Collected data:
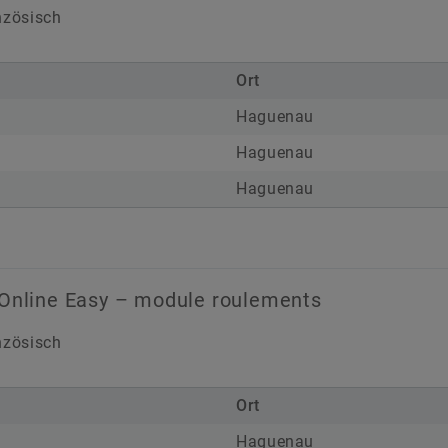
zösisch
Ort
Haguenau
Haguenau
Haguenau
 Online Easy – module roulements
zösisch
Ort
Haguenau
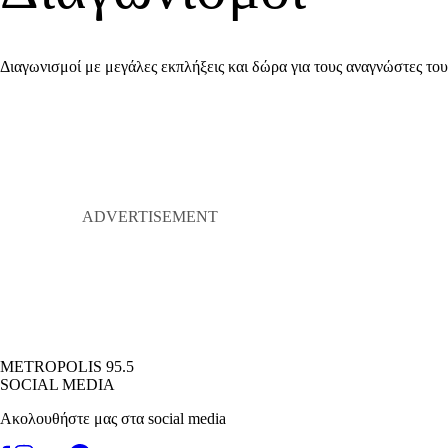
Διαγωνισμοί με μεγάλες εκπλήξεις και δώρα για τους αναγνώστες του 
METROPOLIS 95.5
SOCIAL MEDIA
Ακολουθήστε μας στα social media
--
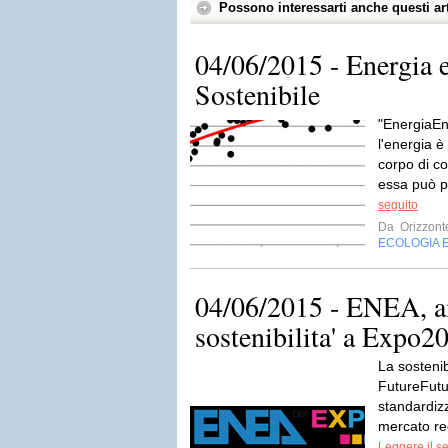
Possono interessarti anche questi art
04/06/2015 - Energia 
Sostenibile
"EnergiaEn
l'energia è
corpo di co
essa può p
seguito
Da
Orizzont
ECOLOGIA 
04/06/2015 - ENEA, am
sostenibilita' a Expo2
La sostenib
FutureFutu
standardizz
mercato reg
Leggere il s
...
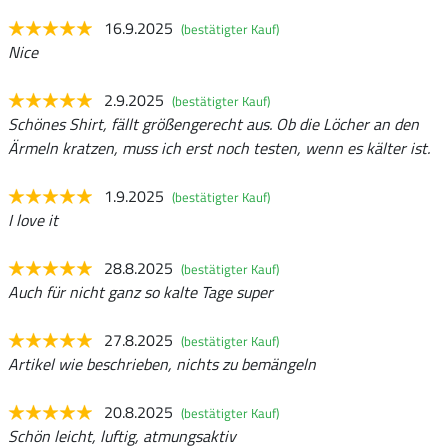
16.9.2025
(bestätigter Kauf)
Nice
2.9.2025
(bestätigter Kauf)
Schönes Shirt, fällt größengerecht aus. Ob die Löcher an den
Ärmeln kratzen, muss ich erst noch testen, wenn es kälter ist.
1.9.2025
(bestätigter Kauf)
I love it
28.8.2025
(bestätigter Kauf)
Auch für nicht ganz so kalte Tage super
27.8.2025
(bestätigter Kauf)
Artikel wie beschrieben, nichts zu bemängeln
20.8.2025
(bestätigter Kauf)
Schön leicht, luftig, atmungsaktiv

→ **Aim of the task**
Nothing but the lines from the one with "Online Easy – module roulements" to the one with "Ακολουθήστε μας στα social media" above, both included, should be transcribed, exactly and without pictures.

→ **Result of the task**
 Online Easy – module roulements
zösisch
Ort
Haguenau
Διαγωνισμοί με μεγάλες εκπλήξεις και δώρα για τους αναγνώστες του 
METROPOLIS 95.5
SOCIAL MEDIA
Ακολουθήστε μας στα social media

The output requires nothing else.